If they had the same problem on In the Shadow of a Thousand Suns, I didn't notice it. There's a good chance all the symphonic stuff covered it up. Hence, I think toning that down was a bad choice.
There are a couple other problems. The wolf howls are way overdone on the intro track, and there are a couple of awkward transitions. But those could have been forgiven if this wasn't such a phoned-in performance.
The Verdict: With excellent riff-writing, this could have been a fantastic album. But it's not, thanks to the performance. There's a good chance these songs could slay live, but on this recording, they don't.
originally written for http://fullmetalattorney.blogspot.com/
What a strange ride this Abigail Williams band has undertaken…the once and future darlings of Candlelight Records began life as a bothersome tick in the increasingly cluttered deathcore kids’ table, made all the more noticeable when they incorporated keyboards in a rather decent fashion. Fast forward a year or so and the group dissolved, only to rise from their ashes phoenix-like as a legit symphonic black metal act, shunning their early -core roots and blowing us all out of the water. “In the Shadow of a Thousand Suns” was a pretty decent album, showing that these fellas are TRULY able to write and perform good music (what the fuck took those guys so long???), and since then the tour circuit has seen them hit the stage ad nauseum for many, many months.
And since it’s been quite a while since they’d released any new material, let’s see if they still have those entertaining chops…
At first listen, it seems as though the second-album era Abigail is still there, but bogged down by a sensation of playing it safe and not letting the speed take full control, which can be both good (by way of the extra usage of ambient effects) and problematic (it doesn’t make for a truly entertaining listen). The vibe for this is more akin to an older scheme of black metal, as elements of older Gorgoroth, some “De Mysteriis…” era Mayhem, and slower, post-demo Emperor are delivered with that decidedly American crunch and venom. The blackened wares are still present, that’s for sure, and this is still a far better listen than their breakdown-crazy period, but does that mean it’s a complete, fantastic product?
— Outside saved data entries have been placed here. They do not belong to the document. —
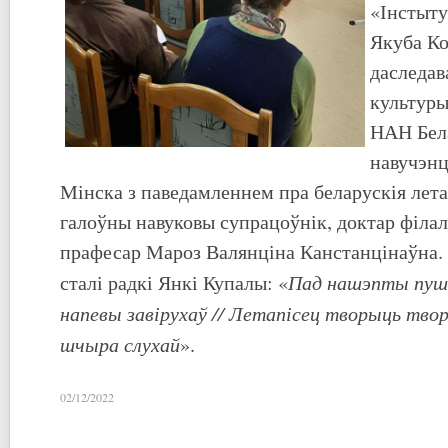
«Інстыту
Якуба Ко
даследав
культуры
НАН Бела
навучэнц
Мінска з паведамленнем пра беларускія лет
галоўны навуковы супрацоўнік, доктар філал
прафесар Мароз Валянціна Канстанцінаўна.
Пад нашэпты пушч
сталі радкі Янкі Купалы: «
напевы завірухаў // Летапісец творыць творы
шчыра слухай
».
02/12/2022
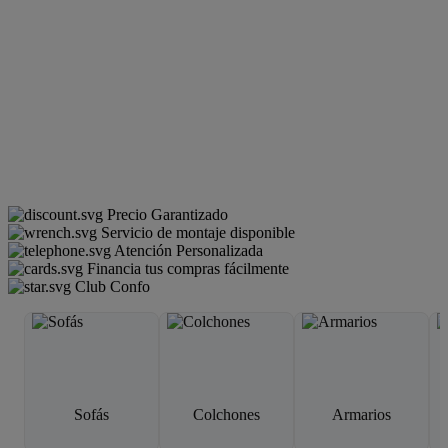
Precio Garantizado
Servicio de montaje disponible
Atención Personalizada
Financia tus compras fácilmente
Club Confo
Sofás
Colchones
Armarios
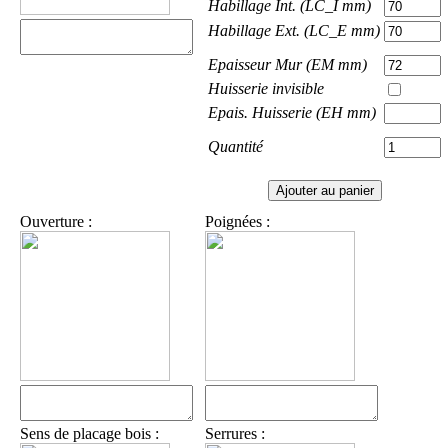
Habillage Int. (LC_I mm)
Habillage Ext. (LC_E mm)
Epaisseur Mur (EM mm)
Huisserie invisible
Epais. Huisserie (EH mm)
Quantité
Ouverture :
Poignées :
Sens de placage bois :
Serrures :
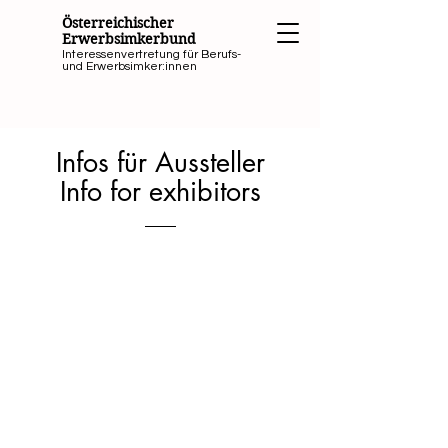
Österreichischer
Erwerbsimkerbund
Interessenvertretung für Berufs-
und Erwerbsimker:innen
Infos für Aussteller
Info for exhibitors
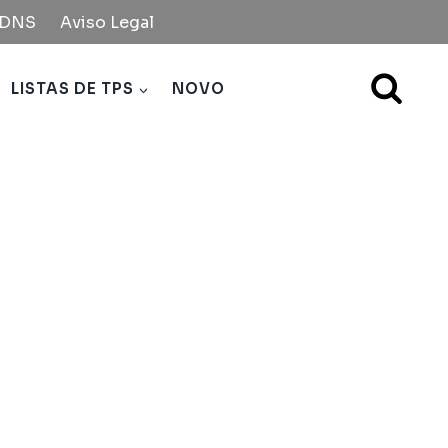
e DNS
Aviso Legal
LISTAS DE TPS
NOVO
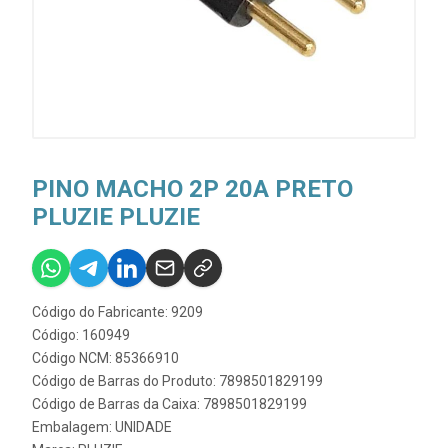
PINO MACHO 2P 20A PRETO
PLUZIE PLUZIE
Código do Fabricante: 9209
Código: 160949
Código NCM: 85366910
Código de Barras do Produto: 7898501829199
Código de Barras da Caixa: 7898501829199
Embalagem: UNIDADE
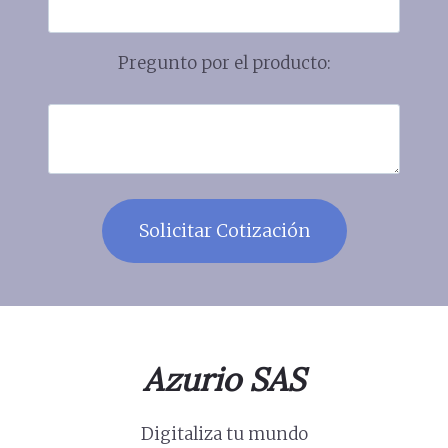
Pregunto por el producto:
Azurio SAS
Digitaliza tu mundo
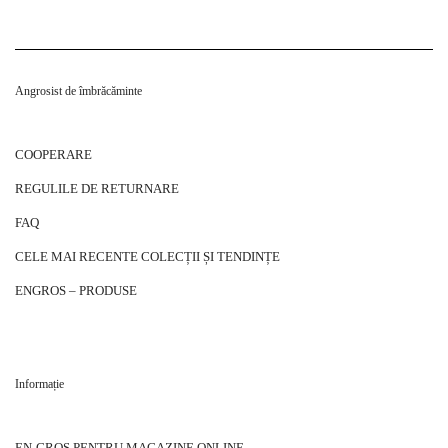
Angrosist de îmbrăcăminte
COOPERARE
REGULILE DE RETURNARE
FAQ
CELE MAI RECENTE COLECȚII ȘI TENDINȚE
ENGROS – PRODUSE
Informație
EN-GROS PENTRU MAGAZINE ONLINE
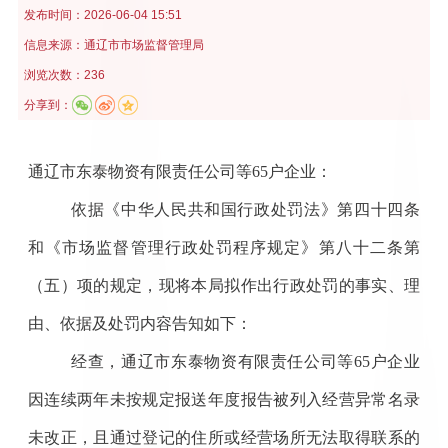
发布时间：
2026-06-04 15:51
信息来源：
通辽市市场监督管理局
浏览次数：236
分享到：
通辽市东泰物资有限责任公司等
65户企业
：
依据《中华人民共和国行政处罚法》第四十四条
和《市场监督管理行政处罚程序规定》第八十二条第
（五）项的规定，现将本局拟作出行政处罚的事实、理
由、依据及处罚内容告知如下：
经查
，
通辽市东泰物资有限责任公司等
65户企业
因连续两年未按规定报送年度报告被列入经营异常名录
未改正
，
且通过登记的住所或经营场所无法取得联系的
Well, yes and no…yes in that in this era of jag-off bands and half-baked albums, there can still exist a group that maintains a bit of the status quo that made the corpse painters so feared in their heyday, and no in that this new ABIGAIL WILLIAMS doesn’t sound like it’s even trying to create a true, cohesive album. The songwriting is pretty much just par for the course, where the monstrous yet thin guitars, atmospheric keyboards, reigned in percussion abuse and high-pitched rasping are tight in their delivery and arrangements, but is offset by a somewhat schizophrenic approach that bogs everything down to the point of tedium. Good riffs and moments abound, that’s for sure, but it seems every other riff and minute the band descends into moments of dullness and mediocrity, forcing the listener to either skip the given song altogether or skip ahead to see if anything else comes along to compensate for the doldrums that were the musical toast of the town for the past few minutes. Sometimes it happens, as in “The Mysteries That Bind the Flesh” and “In Death Comes the Great Silence”, but sometimes it doesn’t like “Hope the Great Betrayal” and “Infernal Divide”, so it really depends in the end.
For what it’s worth Abigail Williams delivers a mixed bag of fancy ideas and filler material that don’t gel into proper fruition as much as I’m sure they would’ve liked. I may come back to this time and again just for kicks, but I really doubt you’d see me wearing an Abigail… shirt. Yellow light; proceed with caution.